English football has been told it must introduce reforms within a year or the government will impose changes.
The ultimatum appears in a new report from the Commons Culture, Media and Sport Committee.
The MPs' report outlines concerns about financial management, the balance of power between the Premier League and the Football Association and the impact of significant risk-taking by owners.
Sports minister Hugh Robertson MP said: "We welcome the report."
Robertson, who once described football as "the worst-governed sport in Britain", added: "The report from the House of Commons Culture, Media and Sport committee (CMS) shows the will there is across Parliament for football to modernise and change for the better.
"We have been clear that we want the football authorities to carry out the reforms they promised by the start of the 2013-14 season - most notably around improved governance and diverse representation at the FA, the development of a licensing system and greater financial transparency.
"If football does not deliver then we will look at bringing forward legislation."
The FA, Premier League and Football League responded in a statement: "Significant headway has already been made on many of these proposed reforms, not least on sustainability and transparency.
"The remaining reform proposals are the subject of consultation within the game and we are confident that the necessary progress will be made."
The CMS committee issued its first report in July 2011. The government then responded, identifying three "immediate priorities" for action by football's power-brokers: a complete restructuring of the FA board, the implementation of an FA-administered licensing system for the professional game and significant changes to the make-up and processes of "football's parliament", the FA Council.

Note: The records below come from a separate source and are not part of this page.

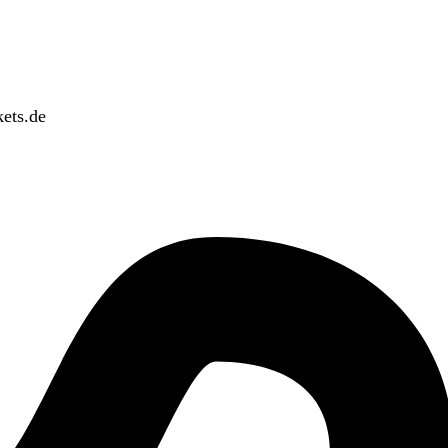
ets.de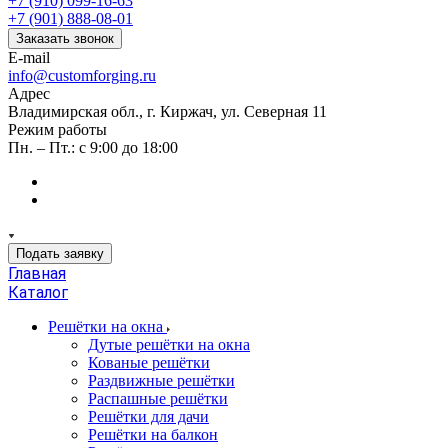
+7 (910) 099-16-63
+7 (901) 888-08-01
Заказать звонок
E-mail
info@customforging.ru
Адрес
Владимирская обл., г. Киржач, ул. Северная 11
Режим работы
Пн. – Пт.: с 9:00 до 18:00
Подать заявку
Главная
Каталог
Решётки на окна
Дутые решётки на окна
Кованые решётки
Раздвижные решётки
Распашные решётки
Решётки для дачи
Решётки на балкон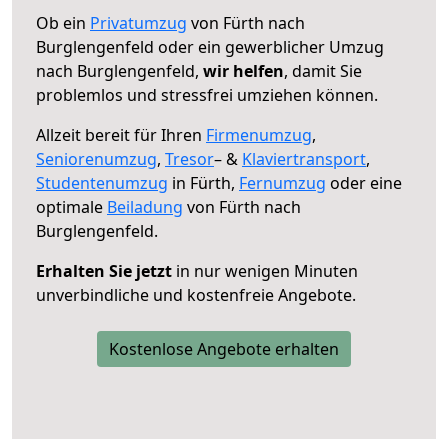
Ob ein
Privatumzug
von Fürth nach
Burglengenfeld oder ein gewerblicher Umzug
nach Burglengenfeld,
wir helfen
, damit Sie
problemlos und stressfrei umziehen können.
Allzeit bereit für Ihren
Firmenumzug
,
Seniorenumzug
,
Tresor
– &
Klaviertransport
,
Studentenumzug
in Fürth,
Fernumzug
oder eine
optimale
Beiladung
von Fürth nach
Burglengenfeld.
Erhalten Sie jetzt
in nur wenigen Minuten
unverbindliche und kostenfreie Angebote.
Kostenlose Angebote erhalten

"While some progress has been achieved, much greater reform in football is needed to make the game inclusive, sustainable and driven from the grassroots, where it should be," said John Whittingdale MP, chairman of the committee.
"The proposals for reform so far simply don't address the fundamental problems: the licensing model, the way supporters are engaged at club level and the membership of the main board, which is not fully representative or able to balance interests adequately."
Some changes have been introduced, notably through Heather Rabbatts and Roger Devlin joining the FA board as non-executive independent members.
But a series of proposed reforms - billed as "extremely radical" and "progressive" - were rejected by the FA Council last October.
That followed more than a year of negotiations between the FA, the Premier League and the Football League to reach agreement on a joint proposal.
The reforms are believed to have faltered over fears they handed increased powers to the professional game and the FA executive.
The council also rejected a request to allow FA chairman David Bernstein to stay on in office past the automatic retirement age of 70, a decision that Mr Robertson has since described as "crazy."
Bernstein, appointed three years ago, has been praised for his leadership and his efforts to repair international relations following the fallout from England's failed bid to host the 2018 World Cup.
The FA has also, under his tenure, looked to tackle the recurring issue of racism by releasing a discrimination and inclusion action plan.
Today's report reinforces how the FA must now, in the midst of celebrations for its 150th anniversary, appoint a new leader and negotiate with football's stakeholders to introduce the necessary reforms that will ward off government intervention.
Many supporters' groups are also critical that governance of the professional game - and the requirements of any club licence system - would be administered by the FA but with the rules, crucially, left to the leagues to determine.
Establishing a policy on ticket prices, an issue highlighted recently by Manchester City returning 912 tickets to Arsenal after their fans baulked at paying £62 to attend, is just one area over which the FA would cede control under the current proposals.
Greater representation for supporters and tackling issues that concern them such as ownership and effective financial regulation is an issue critics hope can now be tackled.
"The involvement of fans is essential for the future vitality of the game and there is a worrying trend as financial interests take hold that the game is becoming remote from the communities from which the clubs originated," said Labour's shadow minister for sport, Clive Efford MP.
With many clubs facing perilous financial predicaments in recent years the committee also says measures to safeguard their future have not gone far enough.
"The financial proposals were hugely disappointing: the financial risk-taking by clubs is a threat to the sustainability of football as a family and community orientated game, which it should be," said Whittingdale.